Why do indie directors love making road movies so much? Is it that diners and motels are a great bargain as locations? Have they overly immersed themselves in the early work of German director Wim Wenders?

Or is it just that the literal forward motion of a car on the highway effectively masks the lack of actual momentum in a screenplay?

That last option comes into play in “Natural Selection,” a mostly contrived comedy whose only real reason for existence is to provide a platform for Rachael Harris to give a true and lovely performance as a middle-age frump who blossoms among the truck stops and the Motel 6es.

Harris is probably best known as Ed Helms’ shrewish fiancée in “The Hangover,” although she also buttered her bread for years as Kirstie Alley’s sidekick on “Fat Actress” and as a one-liner-spewing cultural commentator on VH1’s “I Love the '80s” and its countless sequels. None of her principal claims to fame will prepare you for the understated and occasionally heartbreaking work she does here.
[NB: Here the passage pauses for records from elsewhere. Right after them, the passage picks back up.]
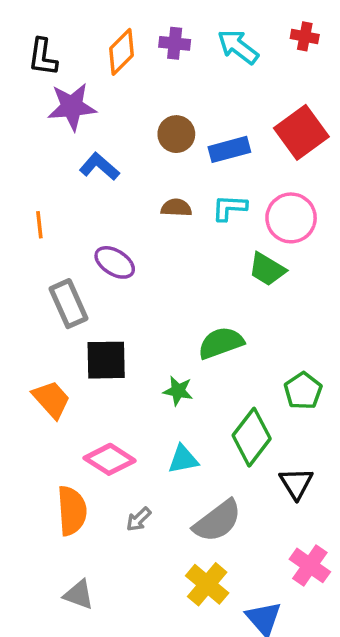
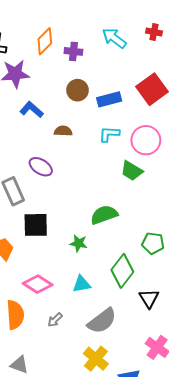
purple cross: (175, 43) -> (73, 51), moved
brown semicircle: (176, 208) -> (63, 131), moved
green pentagon: (303, 391) -> (153, 243), turned -30

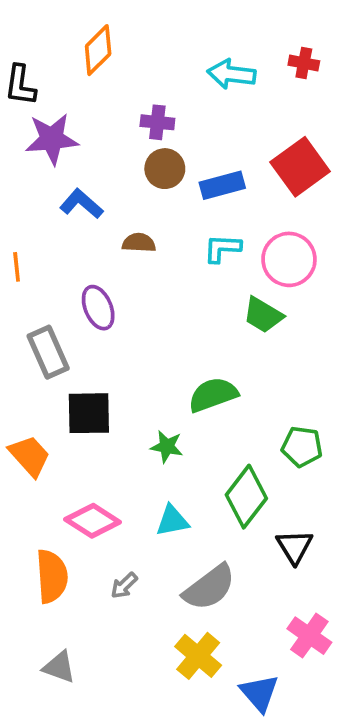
cyan arrow: (114, 38) -> (232, 74), turned -30
orange diamond: (45, 41) -> (98, 50), moved
purple cross: (73, 51) -> (157, 122), moved
purple ellipse: (41, 167) -> (98, 308), turned 35

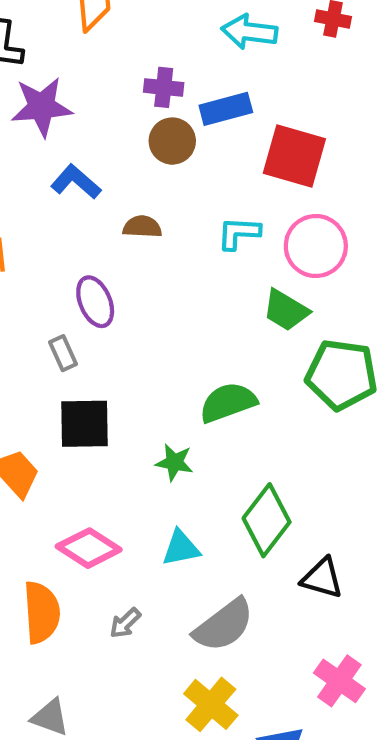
red square: (300, 167) -> (294, 156), moved, turned -38
blue rectangle: (222, 185) -> (226, 109), moved
gray rectangle: (48, 352) -> (63, 353), moved, size x0.6
green pentagon: (302, 447) -> (342, 375), moved, size x1.5
black triangle: (295, 547) -> (322, 578), turned -42

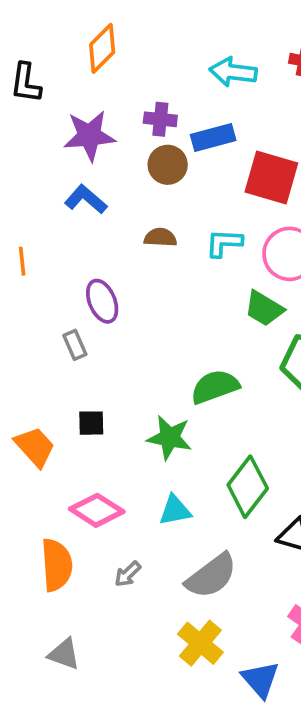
purple star: (42, 107) -> (89, 136), moved
brown semicircle: (142, 227) -> (160, 238), moved
black square: (84, 424) -> (91, 423), moved, size x0.6
green star: (174, 462) -> (169, 438), size x1.4

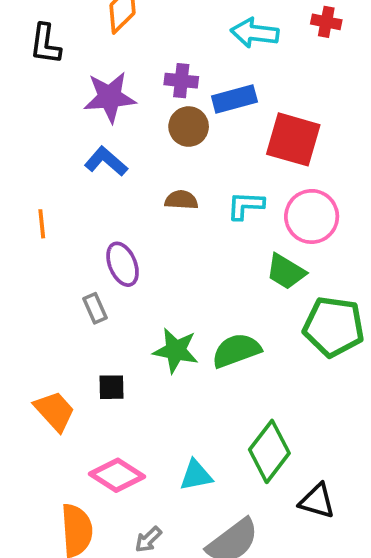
green star: (169, 438) -> (176, 350), moved

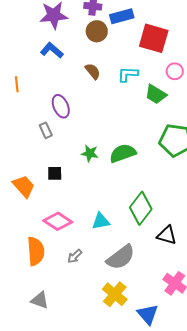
brown semicircle: (181, 200) -> (93, 71), turned 48
pink circle: (312, 216) -> (175, 71), moved, size x0.6
green trapezoid: (286, 272) -> (156, 94), moved
green star: (176, 350) -> (90, 153), size x0.7

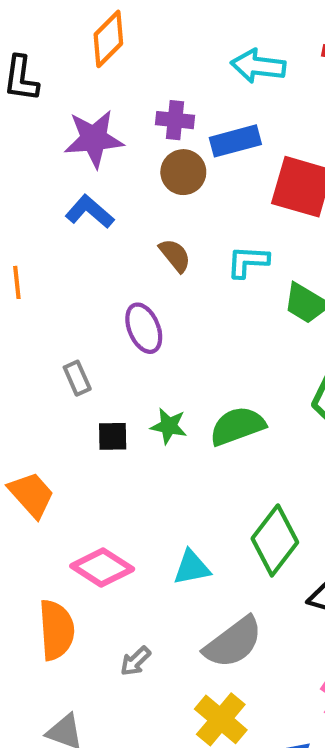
purple ellipse: (61, 106) -> (144, 328), moved
black square: (55, 173) -> (113, 436), moved
gray arrow: (75, 256) -> (135, 661), moved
Linda (Harris) lives a godly but stultifying existence in Houston, married to Abe (John Diehl), who refuses to have sex with her because she’s barren, making their coupling non-procreative and thus a sin. When Abe has a stroke at the sperm bank where he’s a regular donor — a pious man still needs an outlet, apparently — the childless Linda becomes obsessed with finding any of her husband’s progeny, so she rifles through their files and comes up with a name and address for Raymond (Matt O’Leary).

Son turns out to be not like father at all; when we meet Raymond, he’s escaping from a Florida jail (he emerges out of a lawn mower cuttings bag like an infant delivering itself via C-section), and the film rather quickly establishes his status as a low-life. When Linda shows up at his door, he finds her Bible-thumping ways irritating, but since he needs to get out of town fast, he happily hops in her car to go visit Abe on his deathbed.
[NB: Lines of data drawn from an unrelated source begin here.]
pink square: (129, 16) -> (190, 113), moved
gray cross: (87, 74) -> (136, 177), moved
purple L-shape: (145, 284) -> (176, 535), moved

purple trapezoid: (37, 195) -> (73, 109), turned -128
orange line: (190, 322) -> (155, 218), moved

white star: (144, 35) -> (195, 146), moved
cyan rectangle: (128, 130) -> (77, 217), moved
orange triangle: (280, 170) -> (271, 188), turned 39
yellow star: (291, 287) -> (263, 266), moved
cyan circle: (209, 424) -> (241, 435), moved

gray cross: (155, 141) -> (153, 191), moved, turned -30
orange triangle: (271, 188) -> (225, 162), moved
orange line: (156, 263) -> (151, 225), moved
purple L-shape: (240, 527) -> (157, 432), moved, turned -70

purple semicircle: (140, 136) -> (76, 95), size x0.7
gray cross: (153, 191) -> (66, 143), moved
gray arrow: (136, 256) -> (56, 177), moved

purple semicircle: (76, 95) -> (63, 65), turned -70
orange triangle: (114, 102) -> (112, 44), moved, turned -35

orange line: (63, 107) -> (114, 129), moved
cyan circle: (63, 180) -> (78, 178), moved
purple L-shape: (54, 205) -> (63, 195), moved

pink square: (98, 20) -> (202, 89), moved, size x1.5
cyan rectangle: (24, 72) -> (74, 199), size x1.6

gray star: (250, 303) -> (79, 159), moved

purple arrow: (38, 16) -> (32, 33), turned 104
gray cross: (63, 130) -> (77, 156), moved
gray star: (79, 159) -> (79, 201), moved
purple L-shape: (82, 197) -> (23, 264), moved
Cue the series of wacky misunderstandings, with Linda bombarding Raymond with decades of unused mothering skills, Raymond getting the sheltered Linda drunk for the first time, and this unlikely couple slowly but surely finding affection in each other’s arms. It’s a highway that audiences have traveled down countless times, but it’s Harris’ skill that makes writer-director Robbie Pickering’s otherwise pedestrian debut feature a trip worth taking.

In other hands, Linda could have been a mean joke, but Harris wears the character’s unflattering eyewear and wardrobe choices with dignity and sweetness. And when Linda’s liberation from her stultifying homelife fans the tiny sparks of her essence, it’s Harris’ refusal to condescend to the character that makes the whole thing work.

When Rachael Harris is off screen, “Natural Selection” resembles one of about a hundred movies that might turn up in the middle of the night on Sundance Channel or IFC. (Assuming that those channels are still showing indie movies and not real ice-fishing housewives or something.) But her performance gives some zing to an itinerary you already know by heart.